Why film criticism has been dead longer than you think
Film criticism died long before people decided that TENET was “humorless,” and well before the Marvel Cinematic Universe gave us 3 cinematic TV seasons of one-liners, quips and lighthearted fun for the whole family.
No, the truth is it started well before that when studios decided to give more greenlights to blockbusters filled with popcorn fun to pad their box office instead of more original thought provoking work that could be considered art.
Of course like anything opinionated, this is all subjective, but it’s very easy to spot the difference between a Christopher Nolan science fiction thriller and a Russo brothers directed MCU epic. One of those movies is designed to make a family of four go back to the theater multiple times to watch it. The other is Inception, or Interstellar.

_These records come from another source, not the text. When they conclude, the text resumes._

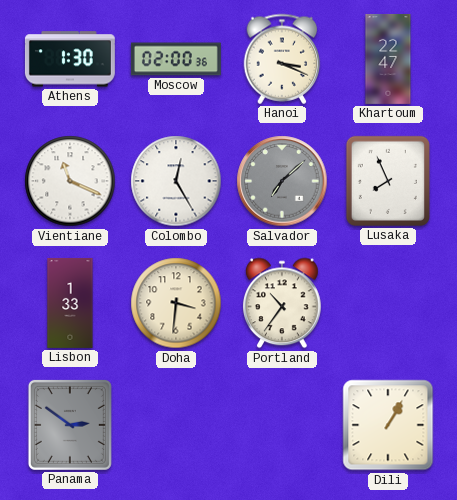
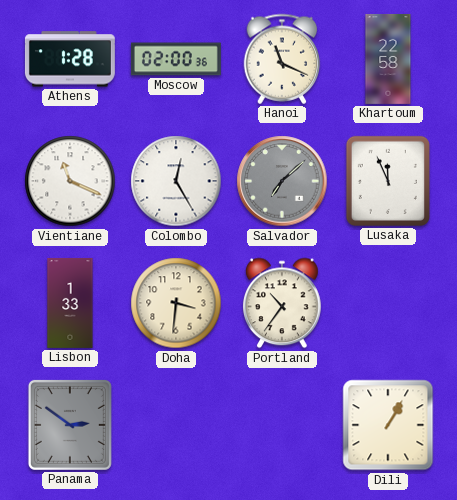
Athens: 1:30 -> 1:28
Hanoi: 3:19 -> 11:19
Khartoum: 22:47 -> 22:58
Lusaka: 7:56 -> 11:56
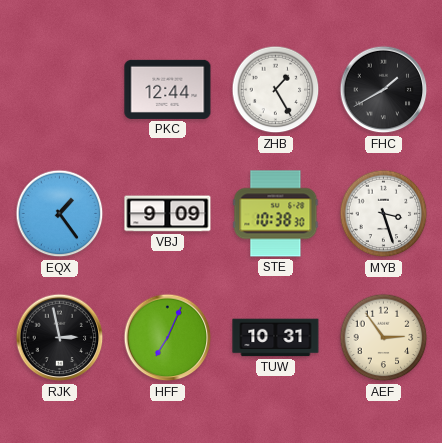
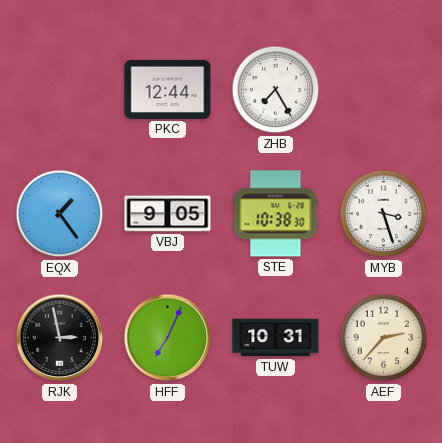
ZHB: 1:25 -> 7:25
FHC: 1:40 -> none
VBJ: 9:09 -> 9:05
AEF: 2:54 -> 2:37
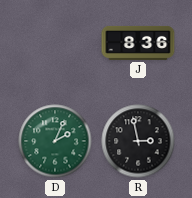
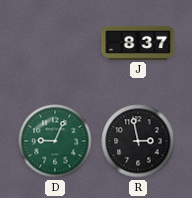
J: 8:36 -> 8:37
D: 2:04 -> 9:04
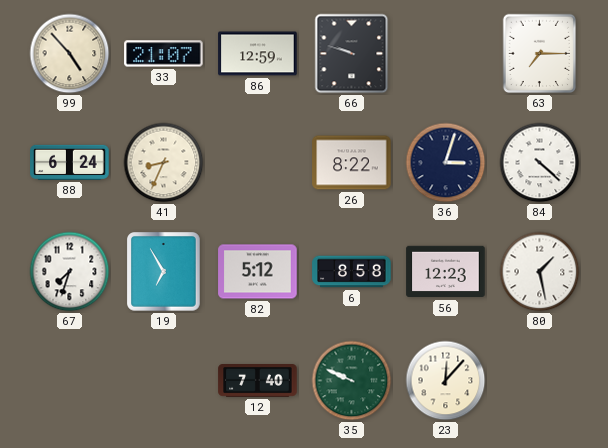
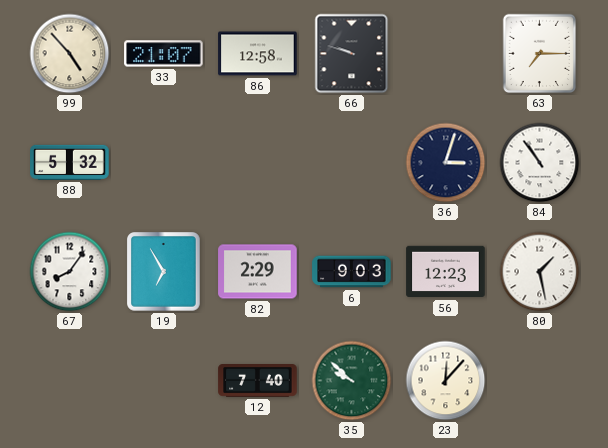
86: 12:59 -> 12:58
88: 6:24 -> 5:32
41: 8:34 -> none
26: 8:22 -> none
84: 4:22 -> 10:54
67: 7:33 -> 8:06
82: 5:12 -> 2:29
6: 8:58 -> 9:03
35: 9:49 -> 9:52
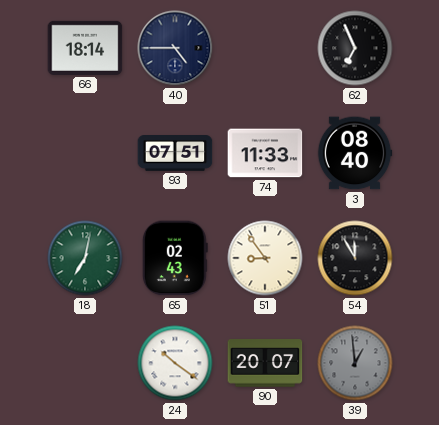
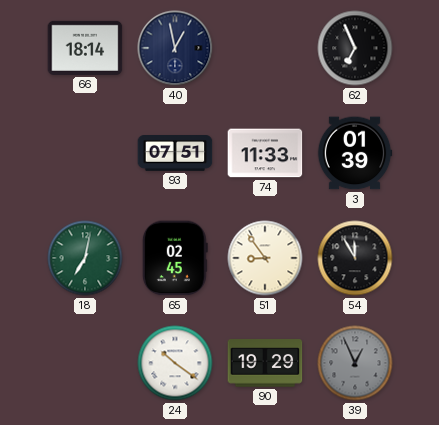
40: 4:45 -> 12:58
3: 08:40 -> 01:39
65: 02:43 -> 02:45
90: 20:07 -> 19:29
39: 12:59 -> 12:56
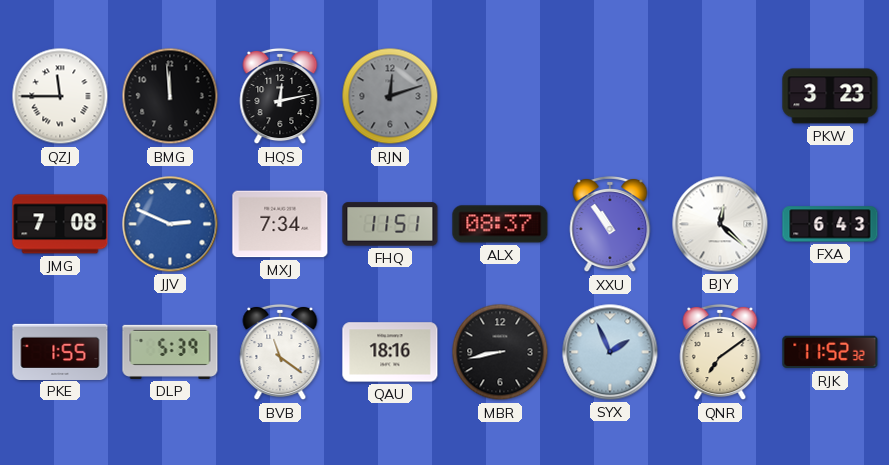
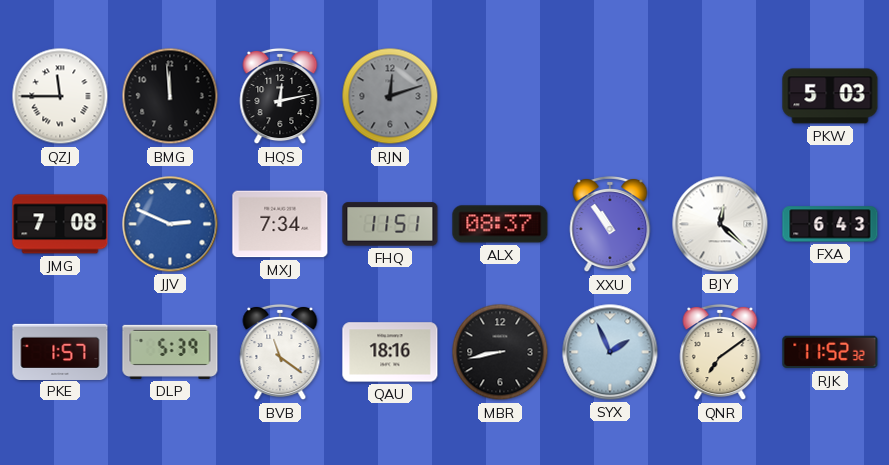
PKW: 3:23 -> 5:03
PKE: 1:55 -> 1:57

Let’s be clear here though, the MCU never created this problem. It was an issue in Hollywood long before that franchise was even thought of. It’s the reason that the late Joel Schumacher’s Batman films are considered “toy commercials,” or why Transformers and Resident Evil get franchises while films like Gattaca and Children of Men aren’t even on the general audience radar. It all comes down to money and attention.
Studios want as much of your money as possible and most of the time cast as wide of a net as possible to get it. That’s why PG13 is the optimal rating and “fun” is the feeling of the day. At the same time, critics want as much of your attention as possible and they know that they can get with shock value, so reviews are no longer about actual analysis of a film for aesthetics reasons. Now it’s all about how you can get the reader fired up to click on your link or retweet your incredibly shallow insult of an actor, director or film itself.
These are all moves of desperation too, because critics know they are on borrowed time and so do the studios. The Streaming Wars are ramping up and traditional Hollywood is starting to fade away, meaning that reading a review and using that review to make a choice on going to the theater is now becoming signing up for a service and giving a movie a chance because all it took was a couple of clicks on your computer, streaming box remote or phone, without even leaving your home. The audience is starting to not need theaters to see new films and they’re really starting to not need critics to help them decide what films to watch.
So faced with this existential crisis, the studios and the critics are appealing to the lowest common denominator in hopes of keeping their traditional operations afloat. Instead of wider releases for Ex Machina and Annihilation, it’s over 4000 screens for another James Bond, Fast and Furious or live action Disney remake, and instead of actual constructive critique on a director’s work, it’s 1000 words or less on why that director is the worst filmmaker known to mankind, which will either get shared a thousand times for laughs or hatred and it doesn’t matter which, because it’s all web traffic, which keeps them afloat.
That’s the real problem facing film criticism and really all of journalism today, and it’s why the MCU at most is a symptom of that problem, not the reason behind it. Hollywood and the film elite have playing in the shallow end of the pool for a lot longer than 12 years now, and until the audience itself changes behaviors and ignores the shallow stuff, it’s going to continue, even in the face of the COVID-19 pandemic grinding the industry to a halt on numerous levels.
Keep that in mind the next time you retweet a critic or label that calls Christopher Nolan’s work “humorless.” Are you really taking a stand for the future of film criticism, or are you just giving them the attention they desperately need, one way or another? Food for thought.